At the corner, Dean turns, expecting to see the hallway the nurse first brought him and Ben down, the one that goes past the front desk, but that’s not what he gets.
Disoriented, confused, Dean stops dead. Takes one cautious step back. Peers down the hallway he had just come down.
The hallway is back the way he came, exactly as he had left it.
The same hallway is also right in front of him, a perfect replica right down to the cart of little plastic pee cups sitting against one wall.
Dean doesn’t waste any more time gawking at the trickery. He turns back the way he came, not bothering to investigate this whole duplicated hallway thing, just focuses on grabbing Ben and getting the hell out of there. But right as he’s reaching for the doorknob of Ben’s exam room, his fingers only millimeters away, the lights flicker once, twice, and then the door into Ben’s exam room just vanishes from the wall.
He stands there, heart pounding, hand still extended, still reaching for the knob that is longer there.
Shit. He’s lost Ben.
At that point, Dean is more than a little panicked, but he gets a firm grip on himself. He’s faced down demons and archangels, handled alternate universes, Purgatory, and even Hell, so he’s not going to panic. He can handle a disappearing door.
He takes a minute to run through the list of things that could pull off this kind of trickery, what had enough power to bend space and Dean’s perception this way.
The list is unpleasantly long.
He runs his hands over the wall where the door should go, wondering if it’s just an illusion, but all he feels is smooth, semi-gloss over plaster. Then he heads back down the hallway, wondering if he’ll find Ben’s door on that one, like maybe it’s a moving door or whatever. He knows it’s a futile hope, but that’s all he’s got. But he turns the corner, finds the same hallway and he goes to the end of that hallway, and he finds the same hallway yet again.
He tells himself that panic is not an option and turns around, goes back he way he came, since going forward isn’t helping, and runs into the same problem: same hallway, no matter how many times he turns the corner, and always no door into Ben’s exam room.
It’s an infinite loop of hallways, the same hallway connecting to itself on both ends, forever and into infinity. It feels like it goes on for hours, just him and the same hallway on endless repeat, like the background of a Scooby Doo cartoon where the Scooby gang runs from old Mr. Jenkins in the swamp monster costume, except snatching off the swamp monster mask isn’t going to stop the bad guy when Dean catches him.
Here, in the real world, swamp monsters wear people faces.
“Sounds like you’re one sick kid.

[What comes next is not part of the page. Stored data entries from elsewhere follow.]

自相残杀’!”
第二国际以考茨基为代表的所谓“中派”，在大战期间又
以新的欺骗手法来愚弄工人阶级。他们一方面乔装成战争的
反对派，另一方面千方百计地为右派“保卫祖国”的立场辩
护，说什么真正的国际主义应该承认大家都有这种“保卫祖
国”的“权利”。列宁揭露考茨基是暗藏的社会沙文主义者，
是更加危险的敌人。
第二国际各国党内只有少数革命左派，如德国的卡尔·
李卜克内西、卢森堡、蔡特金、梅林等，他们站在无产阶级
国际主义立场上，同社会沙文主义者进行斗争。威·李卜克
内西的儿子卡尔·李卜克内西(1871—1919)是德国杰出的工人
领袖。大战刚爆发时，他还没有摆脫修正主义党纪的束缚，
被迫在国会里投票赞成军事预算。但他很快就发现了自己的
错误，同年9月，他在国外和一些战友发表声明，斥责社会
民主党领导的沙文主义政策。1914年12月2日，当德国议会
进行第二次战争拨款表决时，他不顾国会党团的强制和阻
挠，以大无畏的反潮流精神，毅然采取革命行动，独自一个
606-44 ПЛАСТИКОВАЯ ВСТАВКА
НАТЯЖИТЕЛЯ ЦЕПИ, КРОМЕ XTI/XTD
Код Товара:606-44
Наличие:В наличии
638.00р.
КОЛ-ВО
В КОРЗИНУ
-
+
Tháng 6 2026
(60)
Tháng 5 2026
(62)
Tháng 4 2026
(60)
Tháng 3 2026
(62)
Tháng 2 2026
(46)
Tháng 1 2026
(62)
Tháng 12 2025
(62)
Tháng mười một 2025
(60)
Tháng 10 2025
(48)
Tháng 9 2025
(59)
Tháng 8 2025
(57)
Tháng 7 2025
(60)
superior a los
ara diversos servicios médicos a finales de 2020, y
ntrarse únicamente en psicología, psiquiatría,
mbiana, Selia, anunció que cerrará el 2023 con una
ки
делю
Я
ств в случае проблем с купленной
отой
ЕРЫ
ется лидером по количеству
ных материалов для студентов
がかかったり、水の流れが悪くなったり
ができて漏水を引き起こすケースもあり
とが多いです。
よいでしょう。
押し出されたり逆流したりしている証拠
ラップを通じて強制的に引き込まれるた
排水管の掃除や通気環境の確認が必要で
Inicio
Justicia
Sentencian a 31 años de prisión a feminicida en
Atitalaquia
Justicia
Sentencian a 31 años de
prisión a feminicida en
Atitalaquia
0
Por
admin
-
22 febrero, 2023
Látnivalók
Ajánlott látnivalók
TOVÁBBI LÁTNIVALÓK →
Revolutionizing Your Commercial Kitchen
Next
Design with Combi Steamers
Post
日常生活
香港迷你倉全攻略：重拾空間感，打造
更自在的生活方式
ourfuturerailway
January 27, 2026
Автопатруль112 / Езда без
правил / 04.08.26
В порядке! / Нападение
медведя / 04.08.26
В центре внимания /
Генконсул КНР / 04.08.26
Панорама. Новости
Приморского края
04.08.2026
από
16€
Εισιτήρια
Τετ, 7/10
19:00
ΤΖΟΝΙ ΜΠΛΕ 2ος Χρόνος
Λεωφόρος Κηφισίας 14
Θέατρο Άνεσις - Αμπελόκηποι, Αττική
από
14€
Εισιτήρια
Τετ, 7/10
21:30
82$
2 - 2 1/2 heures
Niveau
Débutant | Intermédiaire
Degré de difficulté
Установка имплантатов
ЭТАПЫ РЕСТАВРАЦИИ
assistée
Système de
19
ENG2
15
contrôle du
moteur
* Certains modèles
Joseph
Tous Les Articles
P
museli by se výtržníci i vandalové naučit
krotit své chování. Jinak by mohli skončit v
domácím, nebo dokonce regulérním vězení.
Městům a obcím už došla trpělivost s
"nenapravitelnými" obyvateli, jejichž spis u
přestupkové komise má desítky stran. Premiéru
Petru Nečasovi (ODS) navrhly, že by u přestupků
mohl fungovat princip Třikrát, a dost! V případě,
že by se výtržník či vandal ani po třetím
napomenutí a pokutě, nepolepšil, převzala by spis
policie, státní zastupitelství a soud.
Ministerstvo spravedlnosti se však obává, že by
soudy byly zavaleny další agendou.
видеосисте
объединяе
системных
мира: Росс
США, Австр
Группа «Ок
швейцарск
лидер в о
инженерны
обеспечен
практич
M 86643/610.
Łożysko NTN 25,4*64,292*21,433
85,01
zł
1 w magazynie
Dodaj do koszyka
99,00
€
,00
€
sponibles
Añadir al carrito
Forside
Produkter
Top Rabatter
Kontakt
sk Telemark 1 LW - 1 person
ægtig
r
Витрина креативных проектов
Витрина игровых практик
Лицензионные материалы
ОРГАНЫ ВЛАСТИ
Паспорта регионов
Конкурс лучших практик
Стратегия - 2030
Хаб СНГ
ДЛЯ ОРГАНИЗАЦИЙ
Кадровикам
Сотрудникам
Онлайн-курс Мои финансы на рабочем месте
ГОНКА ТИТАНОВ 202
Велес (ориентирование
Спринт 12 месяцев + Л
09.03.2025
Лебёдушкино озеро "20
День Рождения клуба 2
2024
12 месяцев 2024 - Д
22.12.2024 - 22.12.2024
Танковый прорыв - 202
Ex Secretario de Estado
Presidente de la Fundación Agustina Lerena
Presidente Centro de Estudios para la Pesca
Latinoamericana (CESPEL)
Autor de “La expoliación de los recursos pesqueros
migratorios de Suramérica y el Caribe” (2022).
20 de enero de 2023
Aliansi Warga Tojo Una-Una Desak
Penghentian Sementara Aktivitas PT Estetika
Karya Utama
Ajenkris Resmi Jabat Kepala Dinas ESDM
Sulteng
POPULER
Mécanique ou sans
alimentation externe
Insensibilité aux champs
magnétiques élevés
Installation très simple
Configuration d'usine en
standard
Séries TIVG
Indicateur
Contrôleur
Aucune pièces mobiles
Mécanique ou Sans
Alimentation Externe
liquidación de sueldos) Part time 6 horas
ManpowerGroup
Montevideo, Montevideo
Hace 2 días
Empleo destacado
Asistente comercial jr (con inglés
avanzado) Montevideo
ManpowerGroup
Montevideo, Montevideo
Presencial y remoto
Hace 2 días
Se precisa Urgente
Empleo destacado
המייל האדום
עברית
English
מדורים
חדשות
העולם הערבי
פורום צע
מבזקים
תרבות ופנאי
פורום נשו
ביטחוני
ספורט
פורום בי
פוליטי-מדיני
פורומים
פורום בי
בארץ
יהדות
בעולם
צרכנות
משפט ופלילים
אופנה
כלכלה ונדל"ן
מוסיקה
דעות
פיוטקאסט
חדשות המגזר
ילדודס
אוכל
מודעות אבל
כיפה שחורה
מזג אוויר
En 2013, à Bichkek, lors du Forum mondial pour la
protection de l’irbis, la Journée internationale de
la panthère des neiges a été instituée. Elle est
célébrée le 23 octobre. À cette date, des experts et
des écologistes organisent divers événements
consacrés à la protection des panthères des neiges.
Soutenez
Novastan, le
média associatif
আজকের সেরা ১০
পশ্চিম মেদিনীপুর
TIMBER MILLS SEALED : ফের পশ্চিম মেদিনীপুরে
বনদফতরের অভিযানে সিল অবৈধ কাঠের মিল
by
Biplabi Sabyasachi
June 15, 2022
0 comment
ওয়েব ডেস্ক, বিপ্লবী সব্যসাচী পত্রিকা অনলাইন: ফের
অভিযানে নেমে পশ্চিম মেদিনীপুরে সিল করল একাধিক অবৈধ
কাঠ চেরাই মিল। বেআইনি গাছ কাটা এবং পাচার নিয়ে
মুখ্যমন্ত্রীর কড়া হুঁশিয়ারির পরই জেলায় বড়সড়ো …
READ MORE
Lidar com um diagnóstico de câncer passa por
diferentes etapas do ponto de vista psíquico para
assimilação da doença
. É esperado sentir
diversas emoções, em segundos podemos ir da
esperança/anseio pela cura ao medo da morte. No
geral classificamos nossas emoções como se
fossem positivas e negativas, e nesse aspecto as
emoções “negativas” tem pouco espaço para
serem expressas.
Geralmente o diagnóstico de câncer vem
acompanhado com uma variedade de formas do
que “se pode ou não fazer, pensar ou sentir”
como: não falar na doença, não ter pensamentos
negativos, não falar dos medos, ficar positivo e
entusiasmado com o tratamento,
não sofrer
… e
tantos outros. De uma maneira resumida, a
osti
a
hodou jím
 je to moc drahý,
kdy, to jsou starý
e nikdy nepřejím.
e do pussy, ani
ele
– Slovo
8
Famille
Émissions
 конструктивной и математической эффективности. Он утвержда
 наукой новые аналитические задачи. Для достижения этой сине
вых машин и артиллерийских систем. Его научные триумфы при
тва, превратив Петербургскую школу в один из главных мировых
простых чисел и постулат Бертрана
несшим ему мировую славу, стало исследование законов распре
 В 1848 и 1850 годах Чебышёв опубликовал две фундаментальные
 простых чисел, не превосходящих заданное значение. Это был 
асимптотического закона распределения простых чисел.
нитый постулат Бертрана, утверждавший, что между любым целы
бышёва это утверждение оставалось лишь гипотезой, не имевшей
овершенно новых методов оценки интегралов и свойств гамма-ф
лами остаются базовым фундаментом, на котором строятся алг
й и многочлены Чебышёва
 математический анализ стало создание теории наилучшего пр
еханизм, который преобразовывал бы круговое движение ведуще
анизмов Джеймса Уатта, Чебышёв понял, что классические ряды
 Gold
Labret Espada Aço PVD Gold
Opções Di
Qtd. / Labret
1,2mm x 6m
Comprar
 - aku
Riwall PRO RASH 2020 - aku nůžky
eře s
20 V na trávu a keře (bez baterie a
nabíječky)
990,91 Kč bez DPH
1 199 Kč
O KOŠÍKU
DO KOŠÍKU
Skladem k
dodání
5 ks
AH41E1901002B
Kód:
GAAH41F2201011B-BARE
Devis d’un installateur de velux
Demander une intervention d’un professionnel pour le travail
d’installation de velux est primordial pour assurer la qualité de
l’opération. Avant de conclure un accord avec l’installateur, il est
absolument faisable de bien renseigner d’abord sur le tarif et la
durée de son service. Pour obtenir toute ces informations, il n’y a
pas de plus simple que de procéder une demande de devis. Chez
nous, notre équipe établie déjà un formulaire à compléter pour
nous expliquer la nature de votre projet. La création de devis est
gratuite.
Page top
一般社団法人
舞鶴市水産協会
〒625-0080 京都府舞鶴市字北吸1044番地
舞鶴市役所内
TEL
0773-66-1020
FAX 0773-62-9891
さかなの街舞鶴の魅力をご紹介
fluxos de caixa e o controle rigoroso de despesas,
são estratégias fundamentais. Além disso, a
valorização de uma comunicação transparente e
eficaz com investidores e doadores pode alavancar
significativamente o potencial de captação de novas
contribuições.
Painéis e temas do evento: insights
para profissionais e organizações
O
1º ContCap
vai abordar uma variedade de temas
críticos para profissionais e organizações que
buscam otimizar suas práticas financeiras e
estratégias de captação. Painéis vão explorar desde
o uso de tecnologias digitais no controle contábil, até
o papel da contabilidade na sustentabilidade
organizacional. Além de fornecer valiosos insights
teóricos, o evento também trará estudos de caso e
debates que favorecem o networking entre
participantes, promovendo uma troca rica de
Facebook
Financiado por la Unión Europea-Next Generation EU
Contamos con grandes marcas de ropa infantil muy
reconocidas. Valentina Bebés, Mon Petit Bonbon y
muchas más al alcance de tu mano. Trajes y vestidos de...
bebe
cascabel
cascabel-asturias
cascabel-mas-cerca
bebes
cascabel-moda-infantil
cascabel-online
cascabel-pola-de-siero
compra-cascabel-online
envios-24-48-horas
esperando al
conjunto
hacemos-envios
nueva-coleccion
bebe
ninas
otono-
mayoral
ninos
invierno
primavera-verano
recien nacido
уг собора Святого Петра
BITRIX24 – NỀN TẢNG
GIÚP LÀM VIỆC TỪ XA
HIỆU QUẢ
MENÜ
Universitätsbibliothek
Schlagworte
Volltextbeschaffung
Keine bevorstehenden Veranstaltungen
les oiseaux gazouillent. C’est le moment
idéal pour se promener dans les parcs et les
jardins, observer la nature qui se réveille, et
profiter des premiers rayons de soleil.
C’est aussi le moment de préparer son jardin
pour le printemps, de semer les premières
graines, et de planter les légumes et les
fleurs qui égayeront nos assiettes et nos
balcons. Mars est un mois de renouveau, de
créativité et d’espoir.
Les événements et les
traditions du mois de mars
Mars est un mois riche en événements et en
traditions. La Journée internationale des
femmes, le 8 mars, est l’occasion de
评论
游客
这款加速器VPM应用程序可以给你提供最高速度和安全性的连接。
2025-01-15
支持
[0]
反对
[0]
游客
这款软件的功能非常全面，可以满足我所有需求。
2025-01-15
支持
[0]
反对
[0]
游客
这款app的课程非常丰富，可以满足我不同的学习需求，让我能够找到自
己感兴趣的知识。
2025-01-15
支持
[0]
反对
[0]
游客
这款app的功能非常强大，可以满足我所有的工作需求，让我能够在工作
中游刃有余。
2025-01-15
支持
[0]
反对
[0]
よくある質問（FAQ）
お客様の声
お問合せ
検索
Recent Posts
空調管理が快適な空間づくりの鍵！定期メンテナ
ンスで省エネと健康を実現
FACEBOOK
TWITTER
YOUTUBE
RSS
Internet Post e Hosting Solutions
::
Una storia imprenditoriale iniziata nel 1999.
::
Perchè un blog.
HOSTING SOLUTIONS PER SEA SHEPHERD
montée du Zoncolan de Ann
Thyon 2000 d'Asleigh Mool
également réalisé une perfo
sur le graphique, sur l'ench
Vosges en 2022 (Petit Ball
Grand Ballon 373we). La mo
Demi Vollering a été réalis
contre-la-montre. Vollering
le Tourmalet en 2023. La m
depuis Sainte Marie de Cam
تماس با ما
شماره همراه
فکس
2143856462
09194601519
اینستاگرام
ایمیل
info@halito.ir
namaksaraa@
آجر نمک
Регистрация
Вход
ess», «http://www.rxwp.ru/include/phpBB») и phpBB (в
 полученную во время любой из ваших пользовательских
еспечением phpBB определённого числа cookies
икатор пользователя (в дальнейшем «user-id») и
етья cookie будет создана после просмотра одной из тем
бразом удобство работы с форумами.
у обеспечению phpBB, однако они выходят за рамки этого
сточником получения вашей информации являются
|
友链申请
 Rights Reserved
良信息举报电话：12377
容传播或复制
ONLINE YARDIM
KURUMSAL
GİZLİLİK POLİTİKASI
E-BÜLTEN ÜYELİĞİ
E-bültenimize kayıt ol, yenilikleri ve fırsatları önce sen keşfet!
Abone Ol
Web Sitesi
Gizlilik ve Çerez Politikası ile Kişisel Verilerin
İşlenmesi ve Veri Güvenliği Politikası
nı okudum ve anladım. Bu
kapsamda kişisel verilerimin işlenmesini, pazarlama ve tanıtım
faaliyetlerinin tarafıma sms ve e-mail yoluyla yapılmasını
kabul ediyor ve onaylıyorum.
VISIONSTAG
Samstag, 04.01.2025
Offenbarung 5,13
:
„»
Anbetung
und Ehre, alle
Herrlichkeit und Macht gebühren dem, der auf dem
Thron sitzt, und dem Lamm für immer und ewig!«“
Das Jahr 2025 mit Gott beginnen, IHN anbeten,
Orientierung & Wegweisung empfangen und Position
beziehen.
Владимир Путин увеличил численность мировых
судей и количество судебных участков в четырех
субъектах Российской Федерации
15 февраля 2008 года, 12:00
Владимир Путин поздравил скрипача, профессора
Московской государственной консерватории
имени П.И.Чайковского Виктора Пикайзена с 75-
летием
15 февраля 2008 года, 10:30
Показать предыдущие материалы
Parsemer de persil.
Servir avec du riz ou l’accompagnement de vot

Fever, chills, bloody sputum, and a mass of fluid sitting in your lungs,” the not-doctor says casually, as if he’s not a glowing ball of light crammed into some poor man’s body. He flips the chart over and scans the next page. “I have to say, it’s better than I expected. When you disappeared from Battle Creek, I was quite distressed, though I didn’t become properly worried until I lost your trail in Charlotte. If you hadn’t come in for medical attention, I might have never found you.”
Ben doesn’t say anything. His breath is frozen in his throat, and his blood is rushing in his ears, and where is Dean because there is a thing inside this doctor’s body, and it’s in the room with him. Should he scream? Call out for Dean?
The doctor looks up and gives him a benign smile. “Ah. You’re thinking about screaming or something equally futile, aren’t you? Relax. I’m not here to hurt you, and no one would come, anyway.” He sets the clipboard on the counter and leans against it, arms crossed. He studies Ben. “You don’t remember me, do you?”
Ben shakes his head. He had seen some weird stuff in the last few weeks, but nothing like this. “I think I would have remembered something like you.”
“You think so, hmm?” The not-doctor pushes away from the counter. “Well, let’s see what we can do for the pneumonia before you end up in the hospital and draw unwanted attention.”
He reaches for Ben like this is all okay and normal and not at all terrifying, but Ben leans back, out of his reach.
“Don’t touch me.”
The not-doctor sighs in exasperation. “Ben, be reasonable. Your immune system is taking a kicking right now, and if I don’t do something, it will only get worse.”
“Why?” Ben can hear the whiny plea in his voice, and he hates it, hates letting this thing see his desperation, but he needs some answers and no one seems to have any. “What’s wrong with me? I’ve been dreaming about the future and I’m seeing things I shouldn’t be able to see, like vampires and demons and what’s wrong with all those people out in the waiting room-”
“Oh, I have no doubt. The future, debilitating medical conditions, wounded souls. That battered and bloody soul Dean Winchester is dragging around must be painful to look at all the time. And Sam Winchester’s?” He shakes his head. “Well, better you than me.”
Ben’s insides twist in terror. “How do you-“
“How do I know that –“ The doctor reaches back for the clip board and peers at the paperwork. “-Roger Waters is, in fact, Dean Winchester? Very few people walk the earth stinking of hellfire like he does. Only two, in fact, and the other one is his brother.”
Ben has no idea what that’s supposed to mean, but he gets the point. Dean and Sam are on this thing’s radar. Crap. What has he done?
The not-Doctor reaches for him again. “Now, be still. Let me take care of the pneumonia.”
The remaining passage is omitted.